This is the Halyard Chair (GE225) that was designed by Hans Wegner in 1950 … or rather it is a photograph taken today at Illums Bolighus in Copenhagen of a small display on the landing of the furniture store that shows clearly how the rope is strung on the steel frame of the Halyard Chair to form the seat and back.
This is amazing on so many levels.
To start with the chair itself and the design:
this is the chair that comes with a back story - Wegner on a family holiday at their summer cottage dug out a hollow into the sand to experiment with different sitting positions. Initially that seems to show a man who could not leave work behind but, maybe, what it does actually illustrate so clearly is an amazing imagination and an amazing openness to any inspiration. This is the man whose reputation then and now was and is built on his consummate skill as a craftsman cabinetmaker who practiced and honed that skill as, through his working life he designed over 500 chairs. It is clear that he understood wood and the skills of the cabinet trade so well that he could push ideas and wood, his preferred material, to the limits but here in the Halyard Chair you see, in essence, the professional musician, the concert pianist, showing that he was pretty good at jazz.
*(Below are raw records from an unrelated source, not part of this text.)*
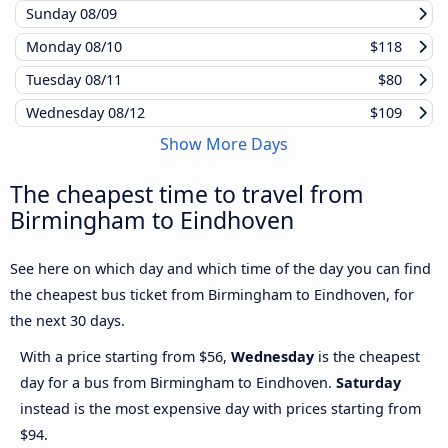
Sunday
08/09
Monday
08/10
$118
Tuesday
08/11
$80
Wednesday
08/12
$109
Show More Days
The cheapest time to travel from
Birmingham to Eindhoven
See here on which day and which time of the day you can find
the cheapest bus ticket from Birmingham to Eindhoven, for
the next 30 days.
With a price starting from $56,
Wednesday
is the cheapest
day for a bus from Birmingham to Eindhoven.
Saturday
instead is the most expensive day with prices starting from
$94.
What I find astounding about this chair is that he could get to this from a hollow in the sand. Presumably the first step was the realisation that it would be difficult and probably impossible to do this in wood.
What the half-completed chair shows so clearly is the simple arrangement of the legs with cross rails that comes from a common cabinetmaker’s vocabulary but on top of that is the most amazing superstructure that seems to combine the general shape of a recliner crossed with something you might see on a racing yacht.
Temporary webbing under tension is used to tighten the frame as the seat is woven and to hold the frame down. The woven rope would then tighten, almost like a drum skin, when the webbing is removed. The pattern of the weaving of the rope is also important … on the head rest the rope goes across and then round the frame once before going back across so the strings are spaced evenly. The seat has the same even spacing but achieved by interlacing with the strings of side panels alternating with the strings across the seat.
The very very broad seat, encouraging the sitter to loll, is also relatively unusual although Wegner himself revisited the idea ten years later with the Ox Chair of 1960 - the chair in which Wegner sits for a wonderful portrait photograph of him appearing to be explaining something, twisted to look at someone out of frame, with one hand raised, seeming to be gesturing about a shape or simply emphasising a point, but with one leg hooked over the arm of the chair.
Both images from Design Museum Danemark from their press release for the current Wegner exhibition in Copenhagen
The Ox Chair is, however, quite different because although it has a metal frame, forming the legs, all the rest of the structure is hidden by upholstery. You can only guess about how the seat and back underneath the fabric are constructed. Even the materials of the frame, apart from the legs, are not obvious. The Halyard Chair shows every feature of its construction.
And yet this is definitely not Functionalism: it is not like the rather industrial early works in tubular metal from the Bauhaus in the 1930s and not like the Barcelona Chair by Mies van der Rohe and the Halyard Chair does not have the spartan, concentrated and elegant engineering of the Barcelona Chair and the PK22 by Poul Kjærholm: it is curiously almost, though I’m worried to use the word, decadent. If you don’t agree just look beyond the half-finished chair in my photograph to the finished version with its sheep’s fleece throw and the soft roll in fine leather for a head rest. The Halyard Chair is a technically complex piece of engineering, not obviously the work of a cabinet maker, and not particularly functional.
What I also have to to say as an addendum is all credit to Illums for this display which was combined with a talk and demonstration over the three days of the Autumn holiday weekend along with a talk about the Y or Wishbone Chair and the first chance to see a special edition of Arne Jacobsen’s Egg Chair. This is exactly how furniture stores can and should fight back against the onslaught of the internet. Yes you can see videos on the internet and you can look up the designer on Wikipedia but it’s not the same as seeing a Halyard Chair being lashed or being able to walk around it and see how that amazing structure is actually put together.